* Work item
Provide the number of lines below containing the word "روکش", without any other words.

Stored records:
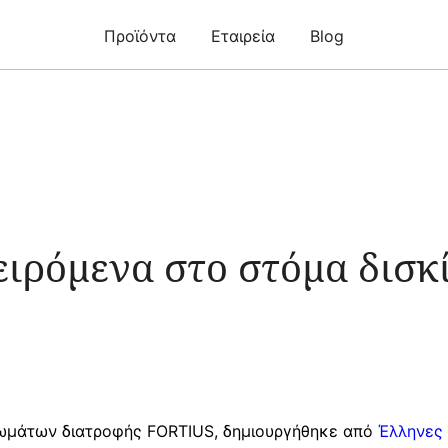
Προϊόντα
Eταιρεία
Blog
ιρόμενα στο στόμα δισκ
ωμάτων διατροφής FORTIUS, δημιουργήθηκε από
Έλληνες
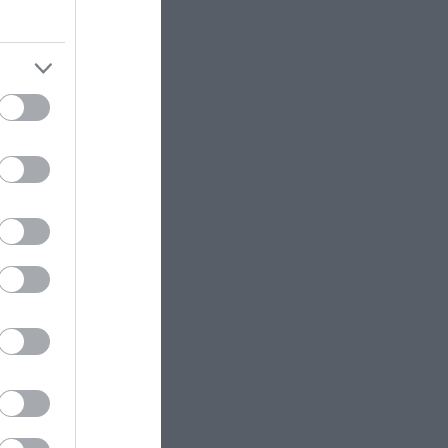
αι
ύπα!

==

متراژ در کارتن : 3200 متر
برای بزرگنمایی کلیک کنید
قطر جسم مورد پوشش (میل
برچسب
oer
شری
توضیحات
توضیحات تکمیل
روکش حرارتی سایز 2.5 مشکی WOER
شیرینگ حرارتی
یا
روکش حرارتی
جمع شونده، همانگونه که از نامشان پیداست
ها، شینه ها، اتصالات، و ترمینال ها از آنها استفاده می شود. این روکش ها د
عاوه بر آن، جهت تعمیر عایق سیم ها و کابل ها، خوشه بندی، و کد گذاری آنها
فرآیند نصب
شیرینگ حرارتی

--

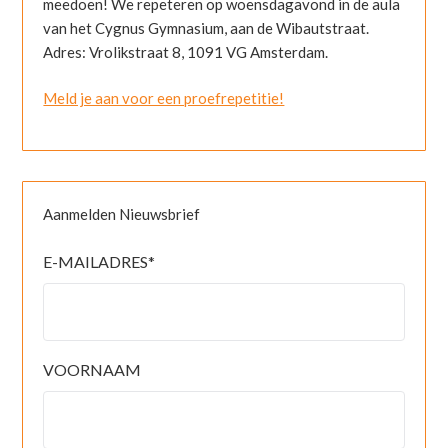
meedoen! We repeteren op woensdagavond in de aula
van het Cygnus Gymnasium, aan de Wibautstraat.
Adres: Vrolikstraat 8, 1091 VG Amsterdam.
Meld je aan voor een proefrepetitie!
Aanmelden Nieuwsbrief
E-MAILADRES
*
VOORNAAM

* Response to this task
3